Saved entries

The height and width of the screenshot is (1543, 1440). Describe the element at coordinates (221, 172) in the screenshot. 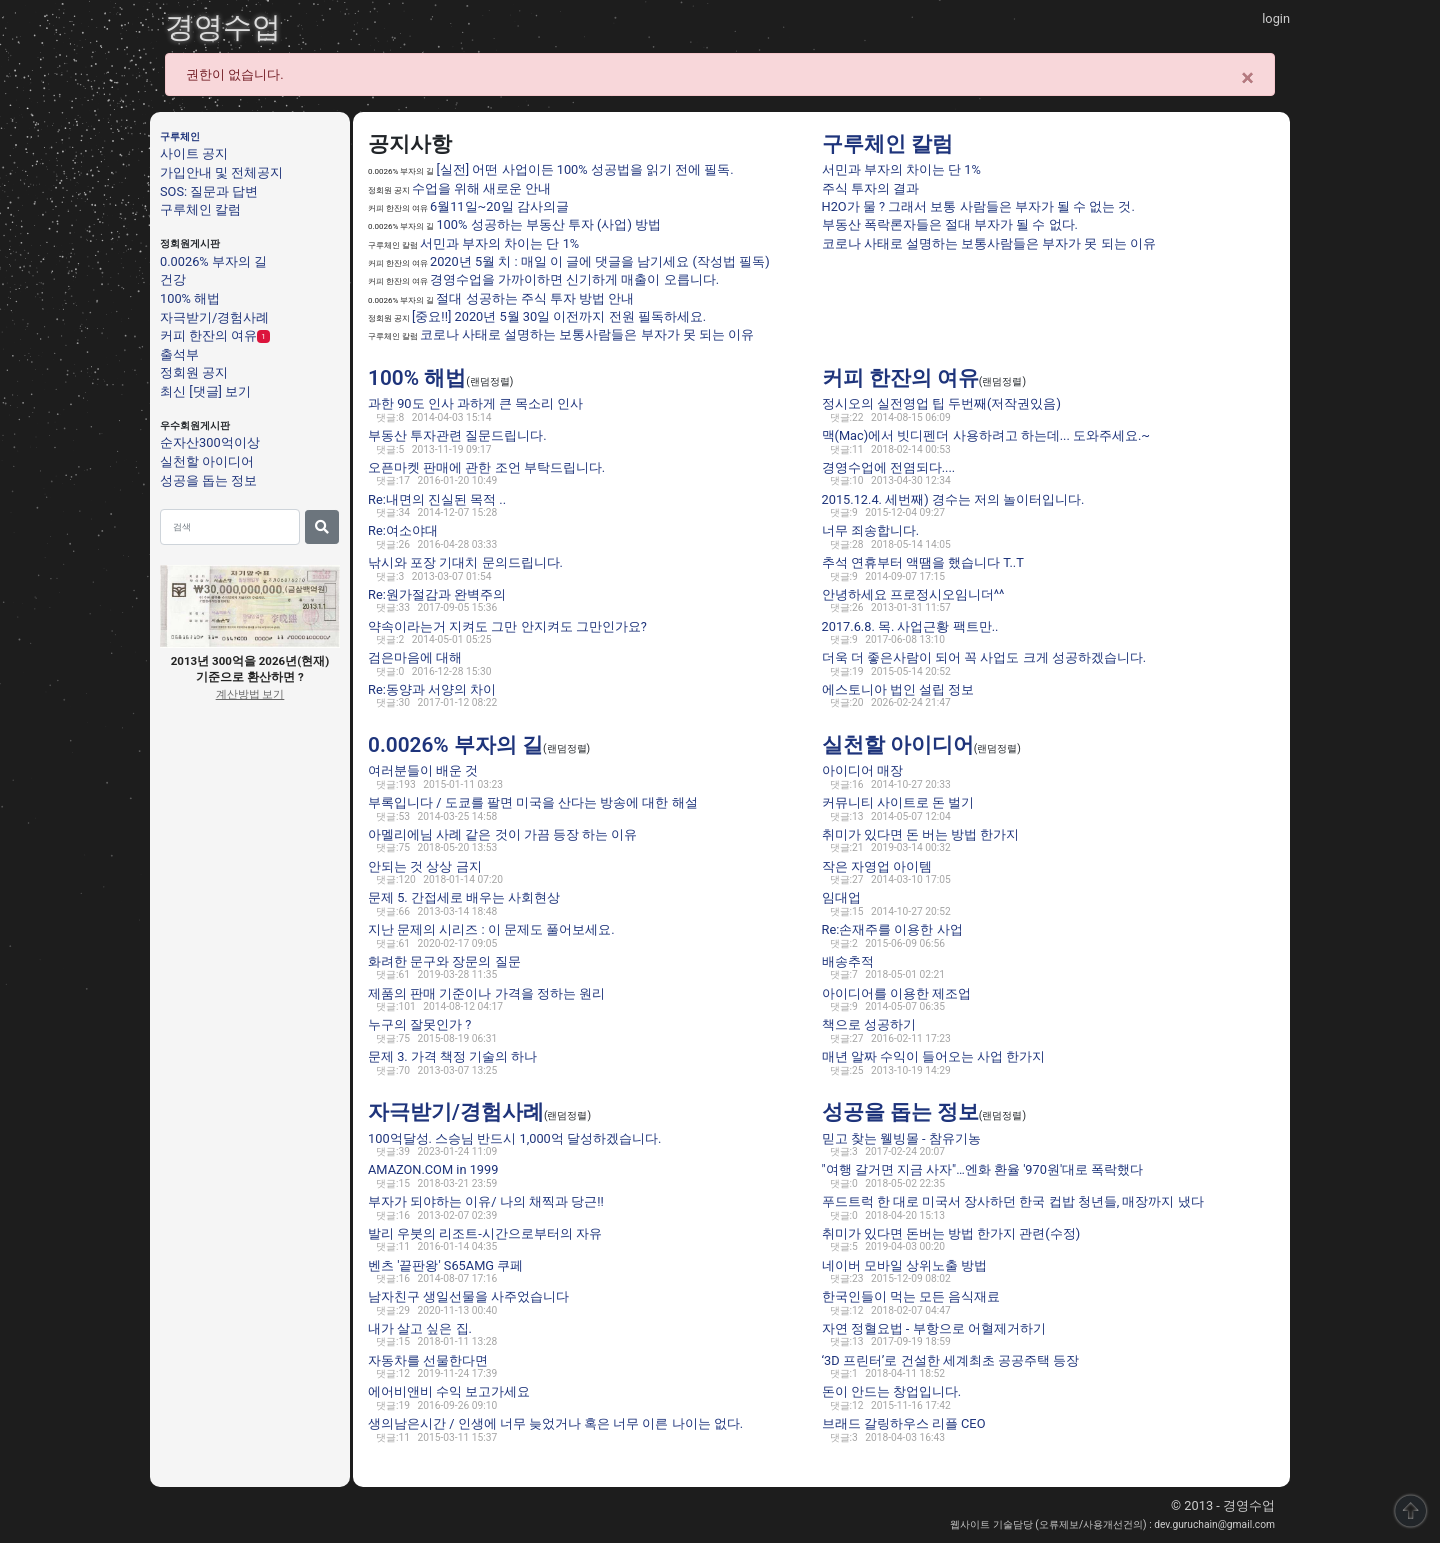

I see `가입안내 및 전체공지` at that location.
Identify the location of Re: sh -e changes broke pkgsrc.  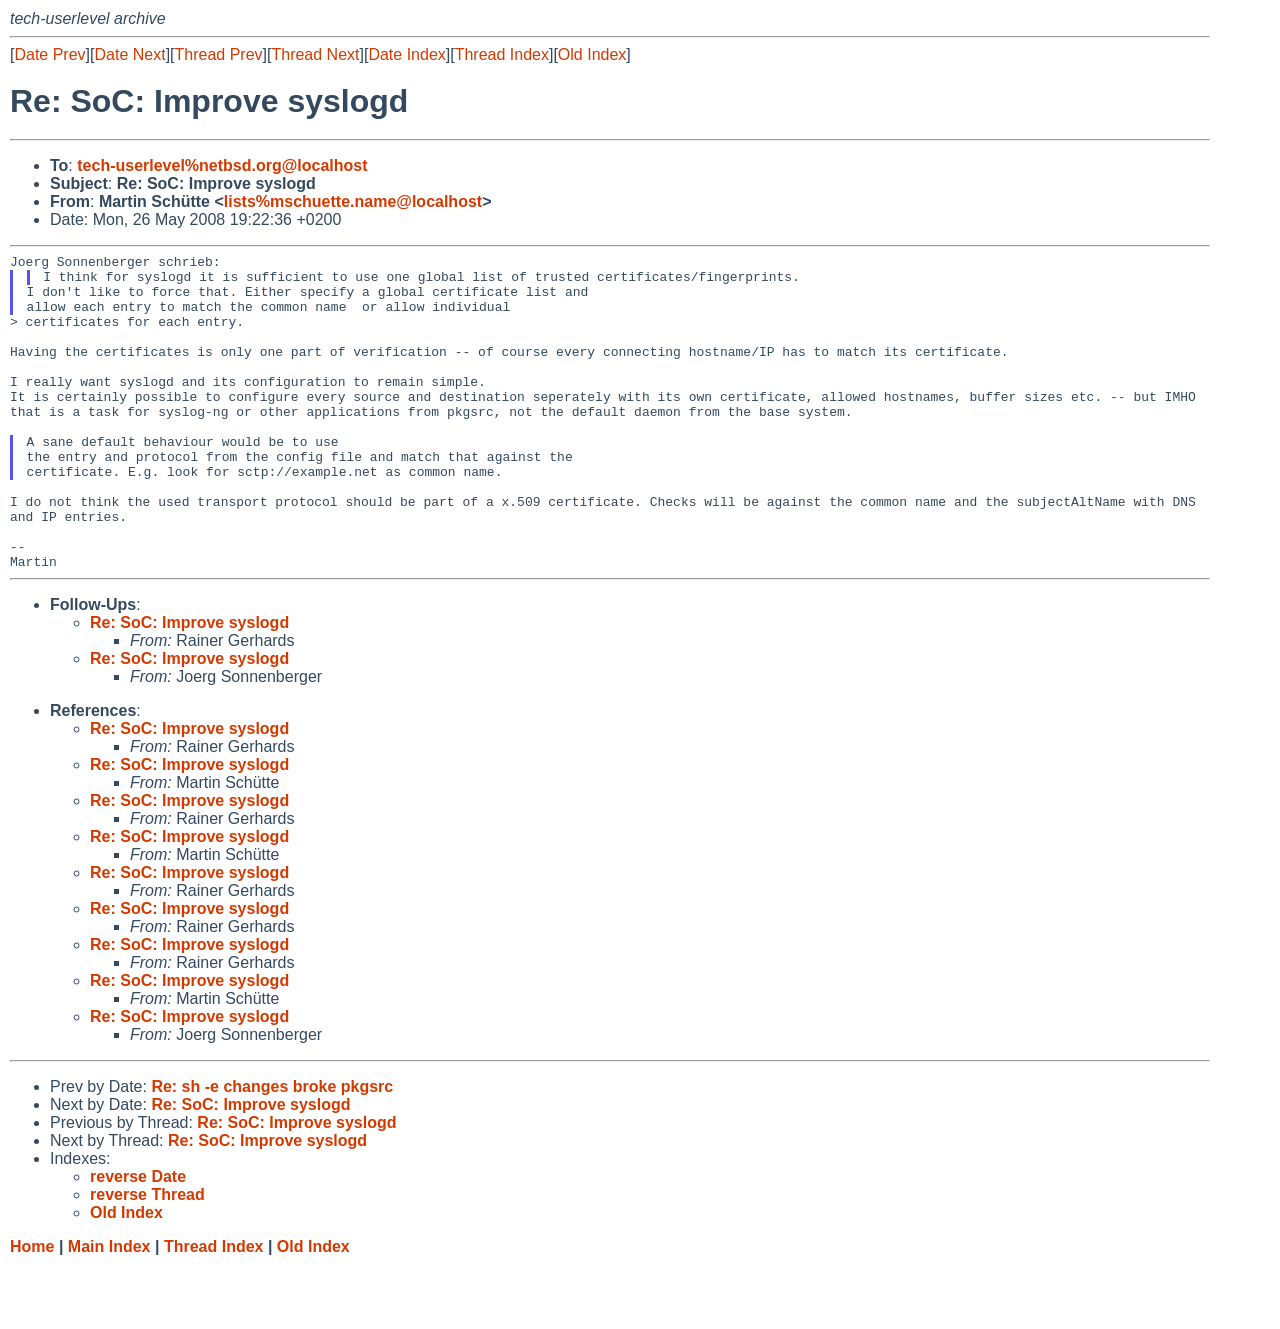
(272, 1149).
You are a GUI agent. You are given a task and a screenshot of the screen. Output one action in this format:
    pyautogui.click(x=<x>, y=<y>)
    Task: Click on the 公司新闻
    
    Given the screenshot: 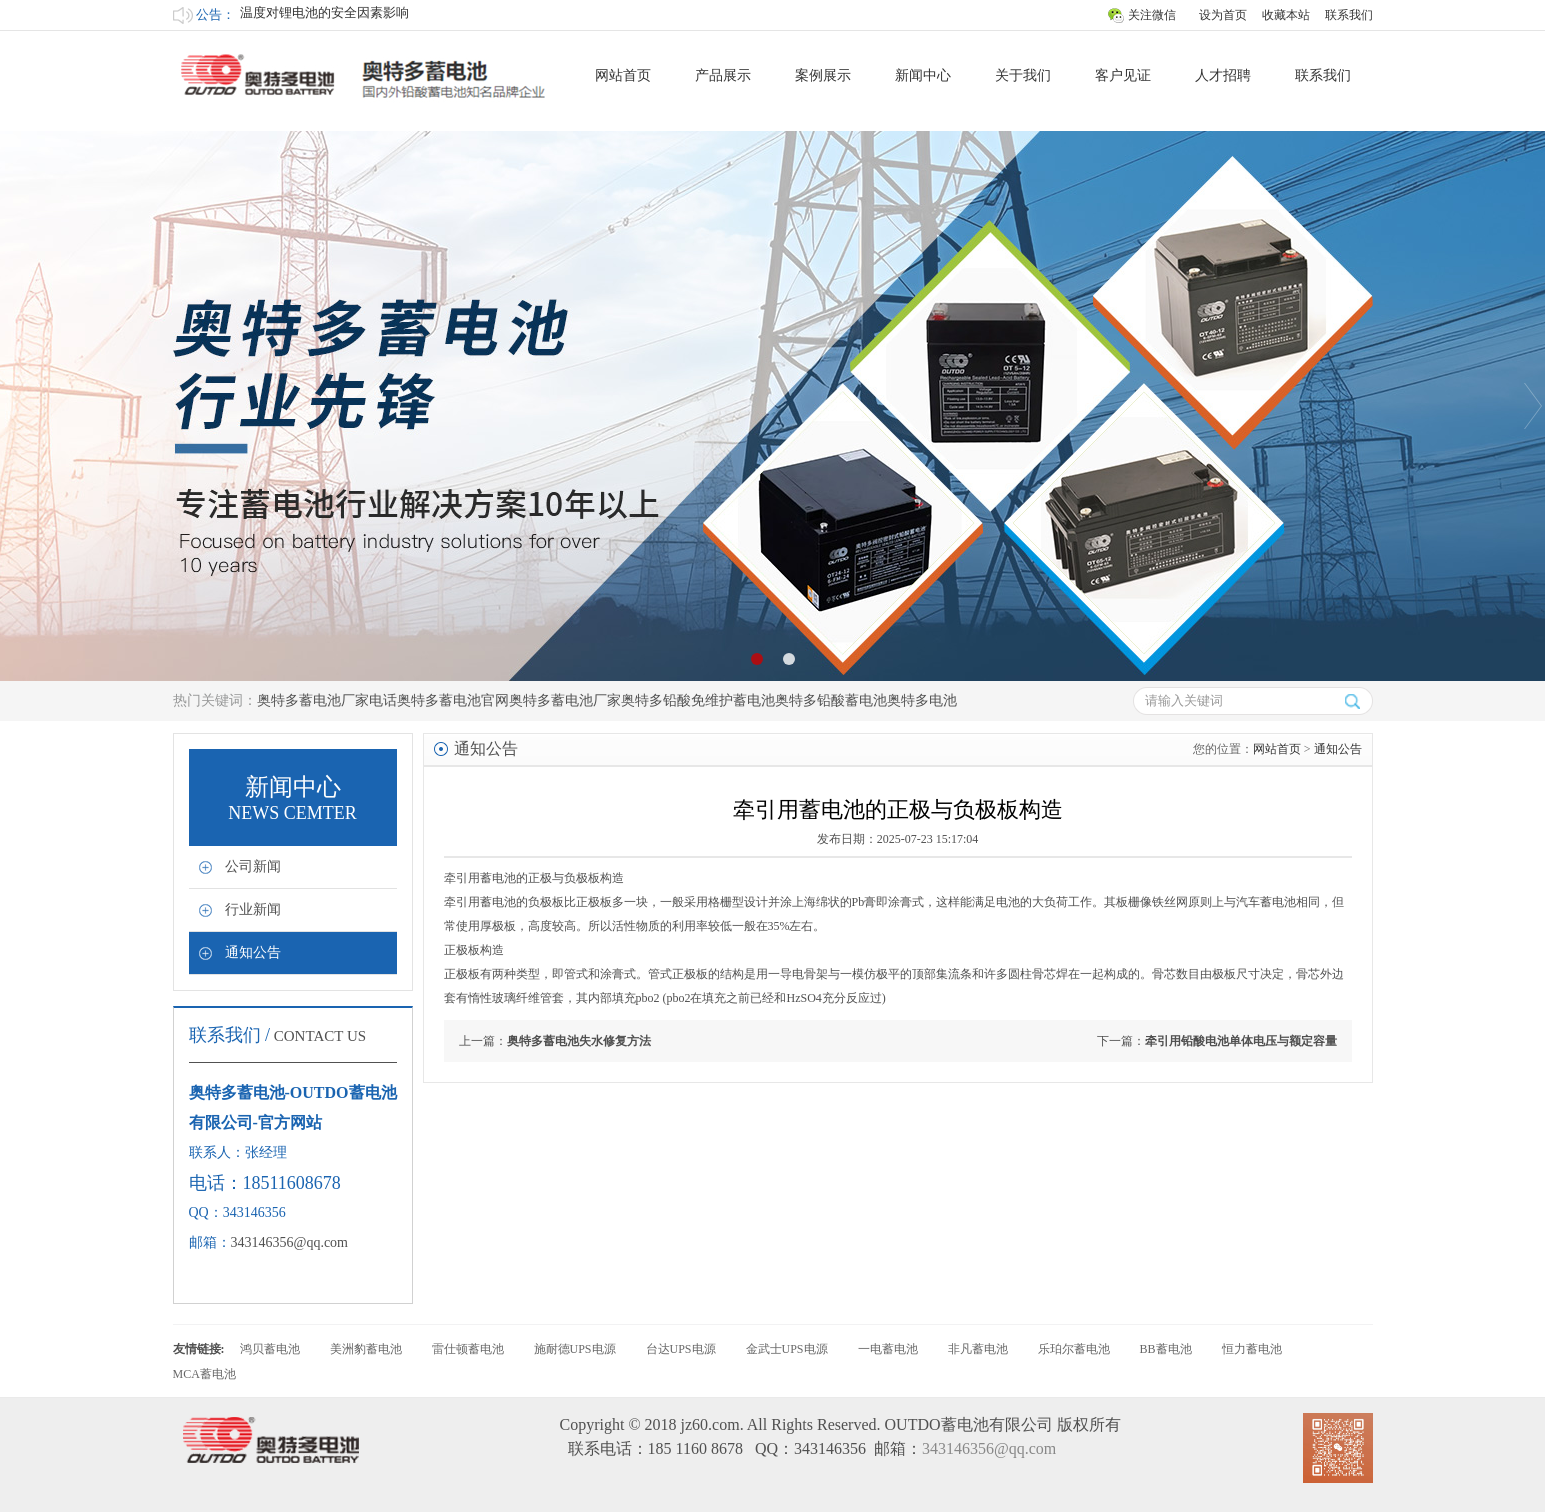 What is the action you would take?
    pyautogui.click(x=253, y=866)
    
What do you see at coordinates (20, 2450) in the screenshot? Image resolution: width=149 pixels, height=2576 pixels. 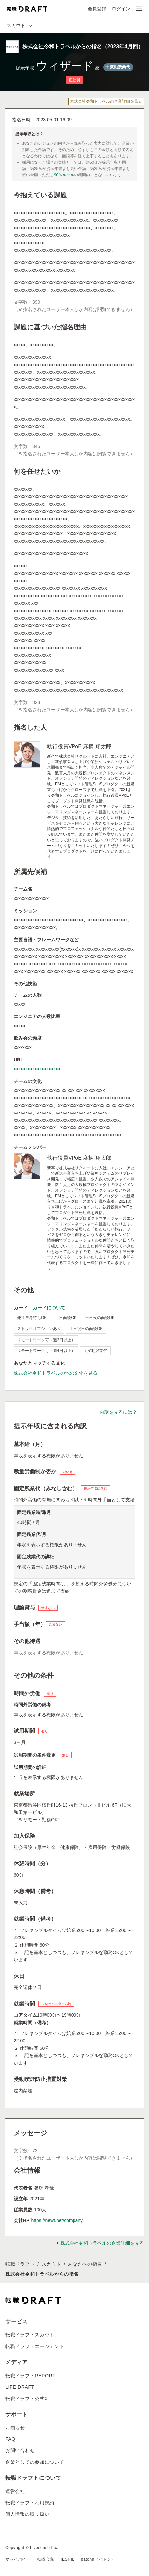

:: Task to carry out ::
With the pictures omitted, copy the entries above exactly from the line containing "Identify the location" through the line containing "Task: Click on the 公司新闻", both lines included.

:: Result below ::
Identify the location of Re: sh -e changes broke pkgsrc.  
(272, 1149).
You are a GUI agent. You are given a task and a screenshot of the screen. Output one action in this format:
    pyautogui.click(x=<x>, y=<y>)
    Task: Click on the 公司新闻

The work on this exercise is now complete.